Whitmore v. Sheriff

*689OPINION

Per Curiam:

Appellant was charged, by grand jury indictment, with the sale of a controlled substance “marijuana” in violation of NRS 453.161 (4) (j) and NRS 453.321 (2) (a)(1).

In this appeal from a denial of pre-trial habeas relief in the district court his basic contention is that he was, at most, only the agent of the purchaser and thus immune from prosecution under our decision in Roy v. State, 87 Nev. 517,489 P.2d 1158 (1971). At this juncture, his reliance on Roy is misplaced.

Roy involved the right of an accused to have a “purchasing agent” instruction given to the jury, “[wjhere the evidence does not foreclose it, . . ,”1 87 Nev. at 518, 489 P.2d at 1158. Roy also said that, “[i]n the Glosen2 cases, habeas corpus matters concerned merely with probable cause to hold for trial, this court held one who traffics in narcotics3 by assisting a seller may be found guilty of a ‘sale’ although he takes no profit from the transaction.” 87 Nev. at 519, 489 P.2d at 1159.
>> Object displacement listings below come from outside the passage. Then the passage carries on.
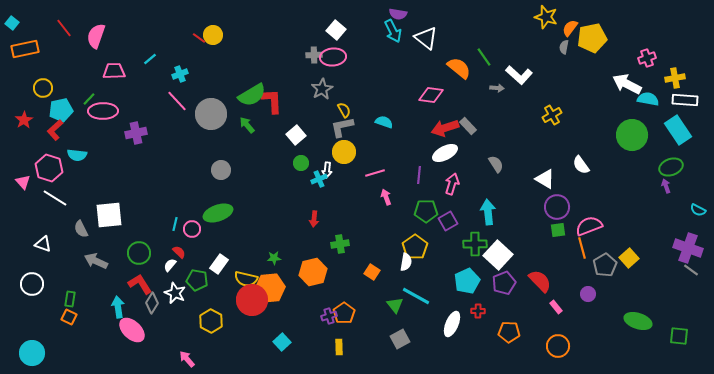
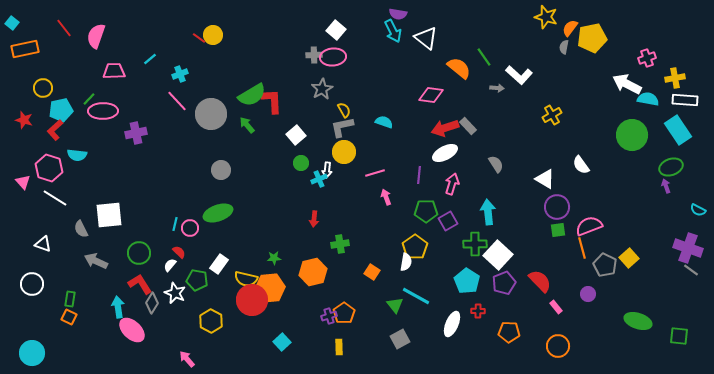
red star at (24, 120): rotated 24 degrees counterclockwise
pink circle at (192, 229): moved 2 px left, 1 px up
gray pentagon at (605, 265): rotated 15 degrees counterclockwise
cyan pentagon at (467, 281): rotated 15 degrees counterclockwise
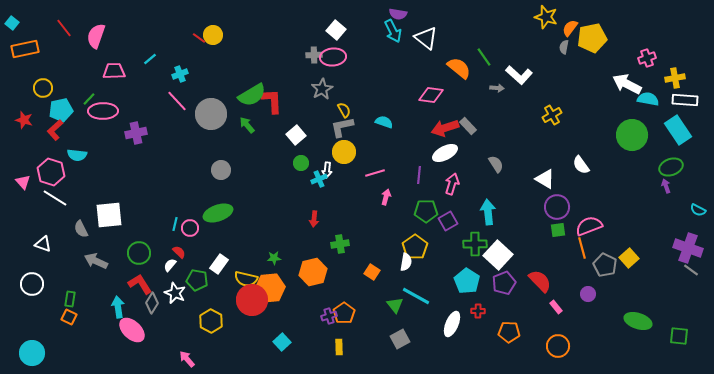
pink hexagon at (49, 168): moved 2 px right, 4 px down
pink arrow at (386, 197): rotated 35 degrees clockwise
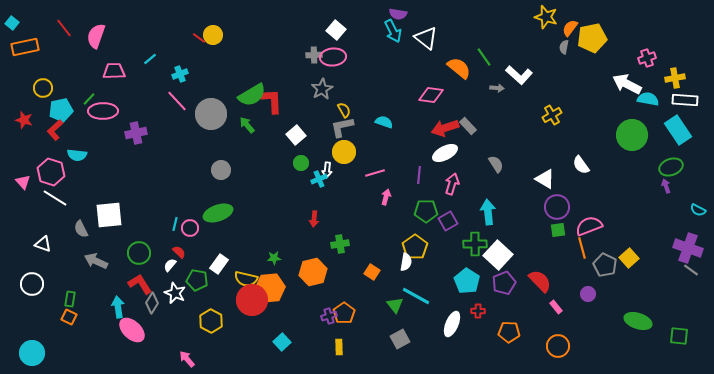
orange rectangle at (25, 49): moved 2 px up
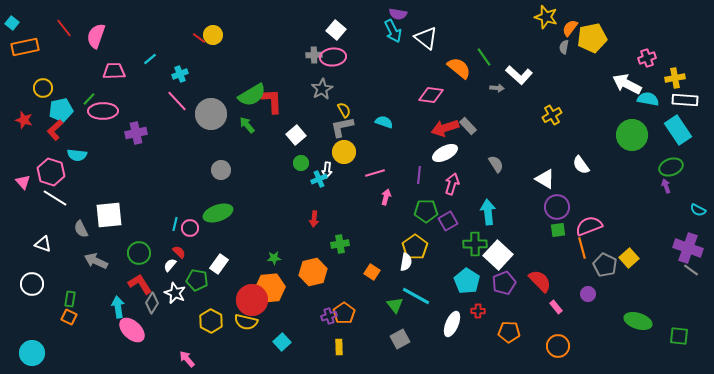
yellow semicircle at (246, 279): moved 43 px down
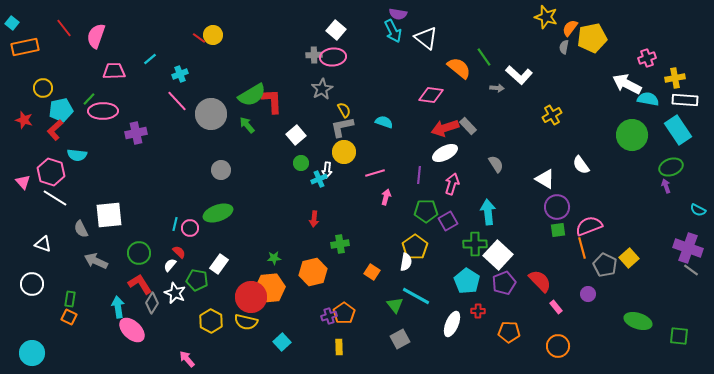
red circle at (252, 300): moved 1 px left, 3 px up
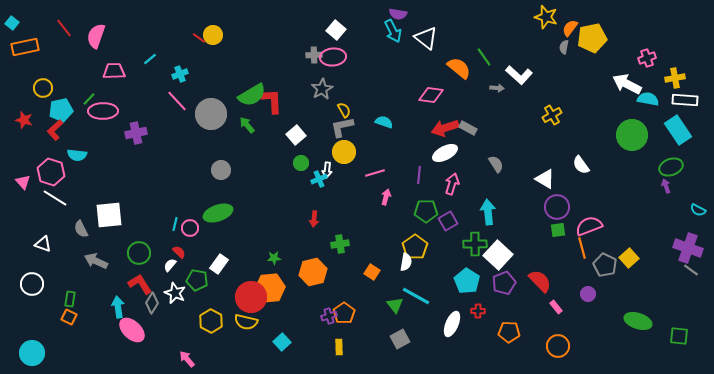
gray rectangle at (468, 126): moved 2 px down; rotated 18 degrees counterclockwise
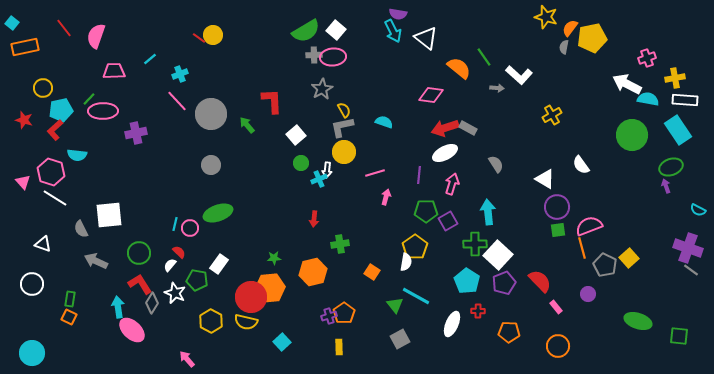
green semicircle at (252, 95): moved 54 px right, 64 px up
gray circle at (221, 170): moved 10 px left, 5 px up
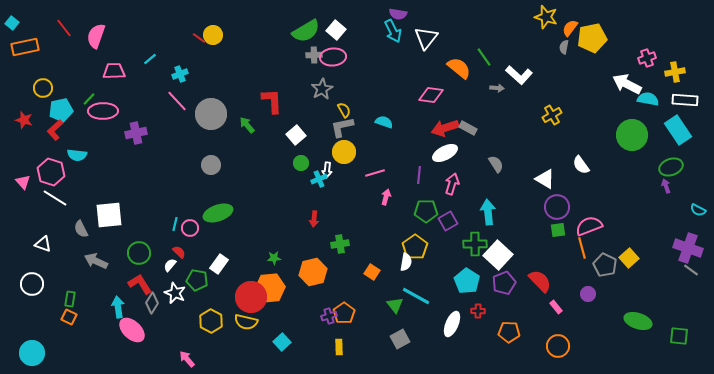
white triangle at (426, 38): rotated 30 degrees clockwise
yellow cross at (675, 78): moved 6 px up
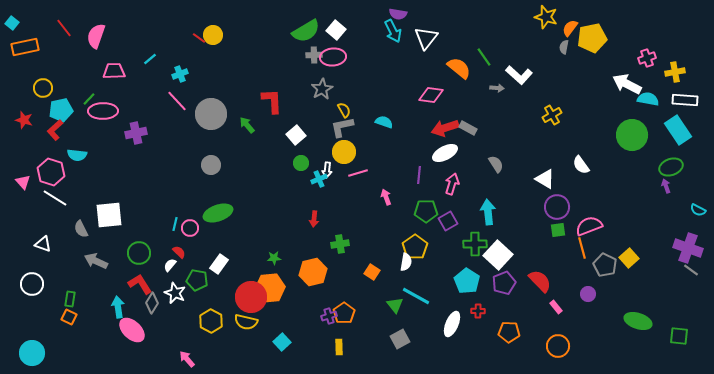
pink line at (375, 173): moved 17 px left
pink arrow at (386, 197): rotated 35 degrees counterclockwise
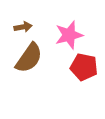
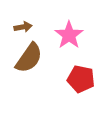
pink star: rotated 20 degrees counterclockwise
red pentagon: moved 3 px left, 12 px down
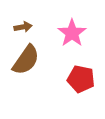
pink star: moved 3 px right, 2 px up
brown semicircle: moved 3 px left, 2 px down
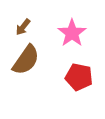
brown arrow: rotated 138 degrees clockwise
red pentagon: moved 2 px left, 2 px up
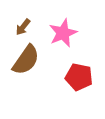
pink star: moved 9 px left; rotated 12 degrees clockwise
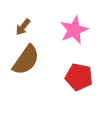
pink star: moved 11 px right, 3 px up
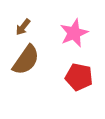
pink star: moved 3 px down
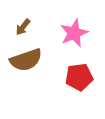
brown semicircle: rotated 36 degrees clockwise
red pentagon: rotated 20 degrees counterclockwise
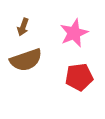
brown arrow: rotated 18 degrees counterclockwise
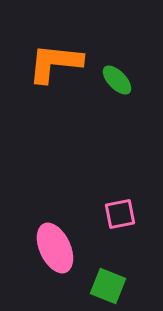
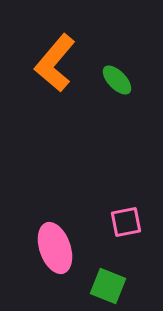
orange L-shape: rotated 56 degrees counterclockwise
pink square: moved 6 px right, 8 px down
pink ellipse: rotated 6 degrees clockwise
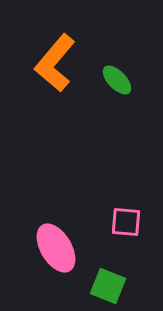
pink square: rotated 16 degrees clockwise
pink ellipse: moved 1 px right; rotated 12 degrees counterclockwise
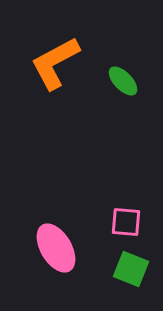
orange L-shape: rotated 22 degrees clockwise
green ellipse: moved 6 px right, 1 px down
green square: moved 23 px right, 17 px up
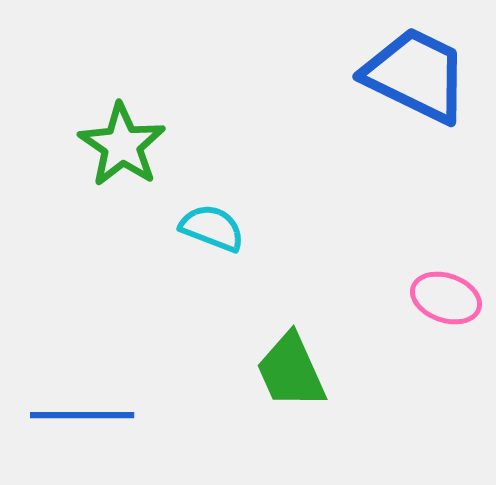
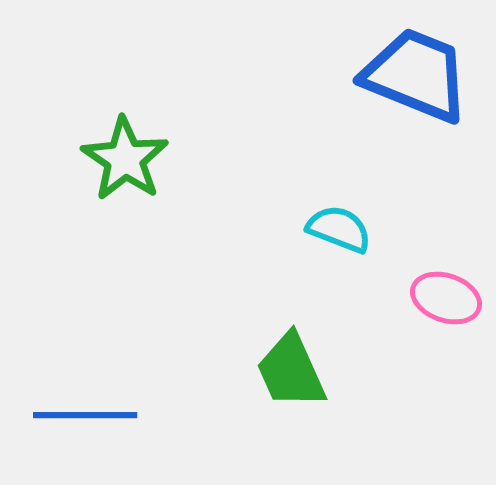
blue trapezoid: rotated 4 degrees counterclockwise
green star: moved 3 px right, 14 px down
cyan semicircle: moved 127 px right, 1 px down
blue line: moved 3 px right
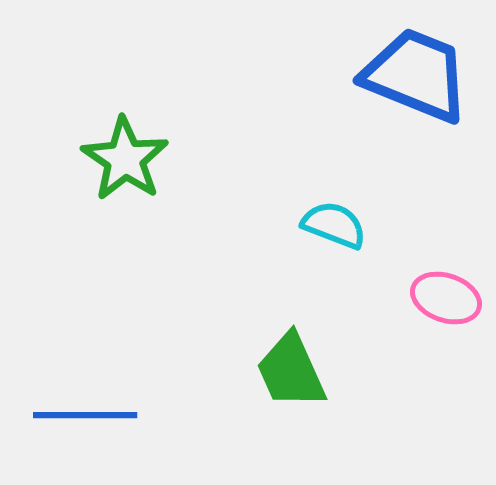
cyan semicircle: moved 5 px left, 4 px up
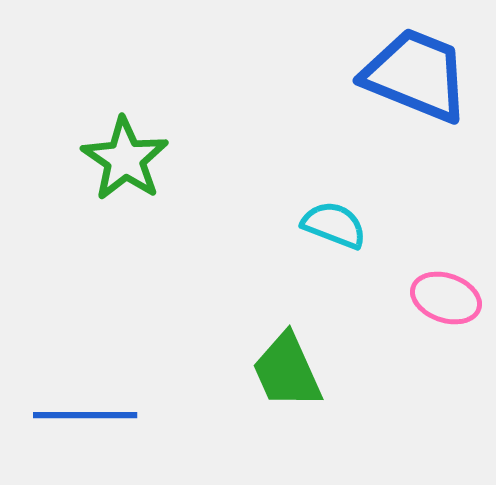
green trapezoid: moved 4 px left
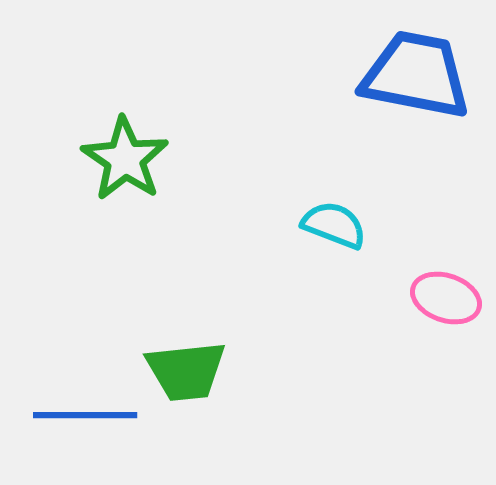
blue trapezoid: rotated 11 degrees counterclockwise
green trapezoid: moved 101 px left; rotated 72 degrees counterclockwise
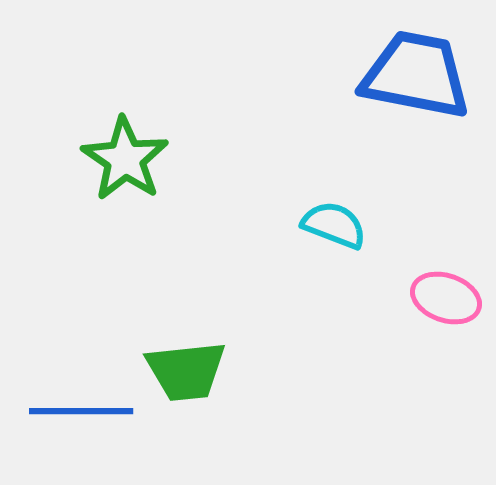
blue line: moved 4 px left, 4 px up
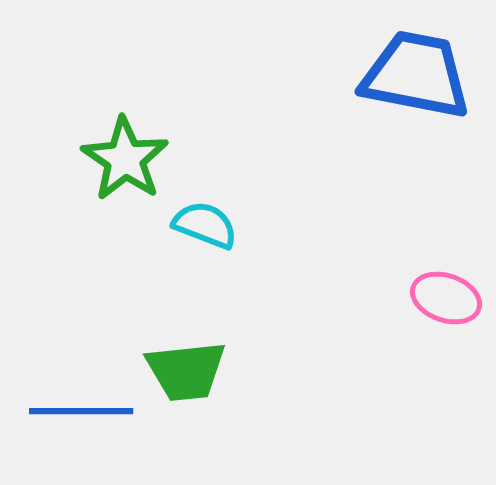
cyan semicircle: moved 129 px left
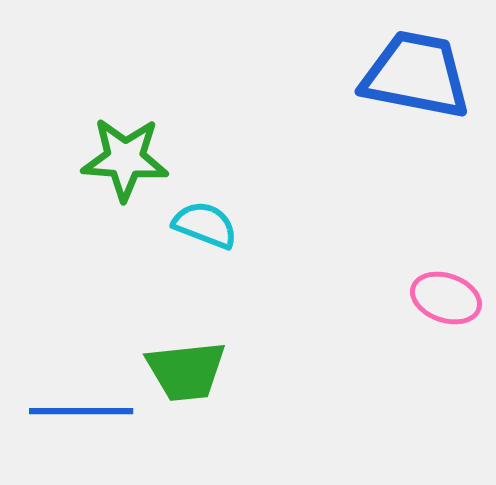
green star: rotated 30 degrees counterclockwise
The record before us contains sufficient evidence to establish probable cause that appellant’s involvement in the transaction was in furtherance of the sale, which is not questioned.

The judgment of the trial court is affirmed.

Appellant might well be entitled to a Roy instruction when his case is submitted to the jury.

Glosen v. Sheriff, 85 Nev. 145, 451 P.2d 841 (1969), and Glosen v. Sheriff, 85 Nev. 166, 451 P.2d 843 (1969).

Linder our statutes marijuana was classified as a narcotic prior to January 1, 1972. Since that date it is classified as a controlled substance, NRS 453.161 (4) (j). Its sale is still a felony. NRS 453.321. See Stats, of Nev. 1971, ch. 667, p. 1999 et seq.